Start of Block

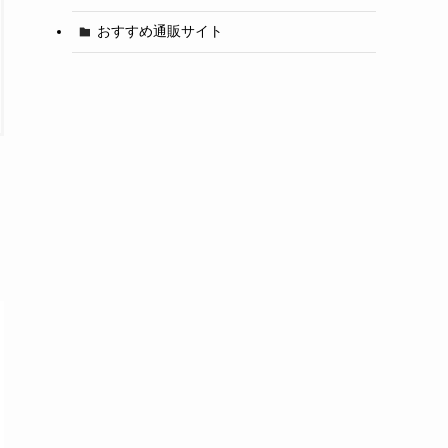
おすすめ通販サイト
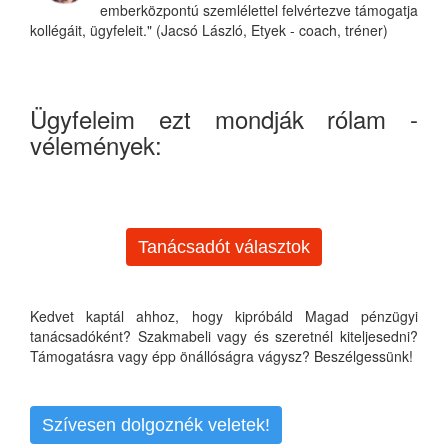
emberközpontú szemlélettel felvértezve támogatja
kollégáit, ügyfeleit." (Jacsó László, Etyek - coach, tréner)
Ügyfeleim ezt mondják rólam -
vélemények:
Tanácsadót választok
Kedvet kaptál ahhoz, hogy kipróbáld Magad pénzügyi
tanácsadóként? Szakmabeli vagy és szeretnél kiteljesedni?
Támogatásra vagy épp önállóságra vágysz? Beszélgessünk!
Szívesen dolgoznék veletek!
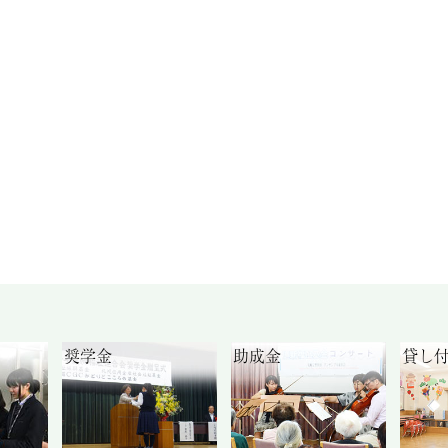
奨学金
助成金
貸し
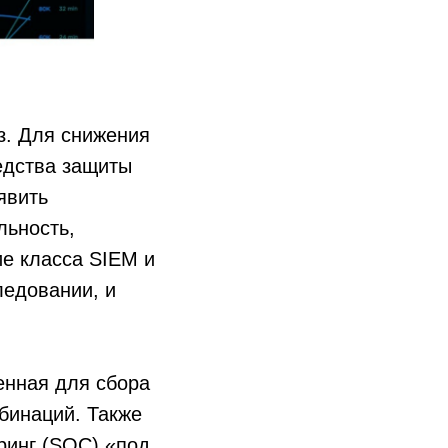
з. Для снижения
едства защиты
явить
льность,
е класса SIEM и
ледовании, и
нная для сбора
бинаций. Также
ринг (SOC) «под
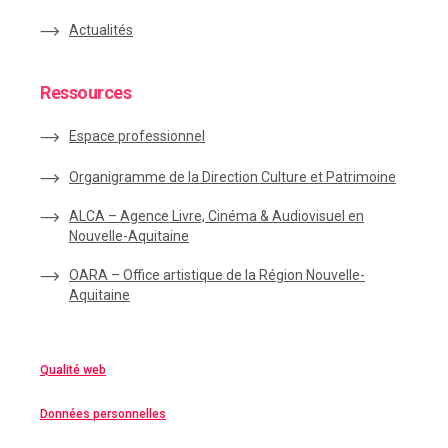
Actualités
Ressources
Espace
professionnel
Organigramme de la Direction Culture et Patrimoine
ALCA – Agence Livre, Cinéma & Audiovisuel en
Nouvelle-Aquitaine
OARA – Office artistique de la Région Nouvelle-
Aquitaine
Qualité web
Données personnelles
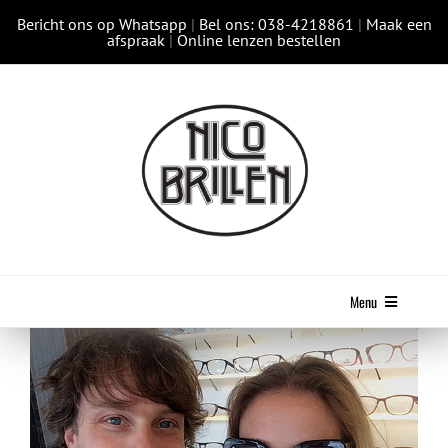
Ga
Bericht ons op Whatsapp
|
Bel ons: 038-4218861
|
Maak een
naar
afspraak
|
Online lenzen bestellen
inhoud
Menu
HOME
COLLECTIES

End of Block

How to complete this task – No images belong in the copy. Transcribe every record exactly.

Solved problem –
おすすめ通販サイト
emberközpontú szemlélettel felvértezve támogatja
kollégáit, ügyfeleit." (Jacsó László, Etyek - coach, tréner)
Ügyfeleim ezt mondják rólam -
vélemények:
Tanácsadót választok
Kedvet kaptál ahhoz, hogy kipróbáld Magad pénzügyi
tanácsadóként? Szakmabeli vagy és szeretnél kiteljesedni?
Támogatásra vagy épp önállóságra vágysz? Beszélgessünk!
Szívesen dolgoznék veletek!
奨学金
助成金
貸し
з. Для снижения
едства защиты
явить
льность,
е класса SIEM и
ледовании, и
нная для сбора
бинаций. Также
ринг (SOC) «под
Actualités
Ressources
Espace
professionnel
Organigramme de la Direction Culture et Patrimoine
ALCA – Agence Livre, Cinéma & Audiovisuel en
Nouvelle-Aquitaine
OARA – Office artistique de la Région Nouvelle-
Aquitaine
Qualité web
Données personnelles
Ga
Bericht ons op Whatsapp
|
Bel ons: 038-4218861
|
Maak een
naar
afspraak
|
Online lenzen bestellen
inhoud
Menu
HOME
COLLECTIES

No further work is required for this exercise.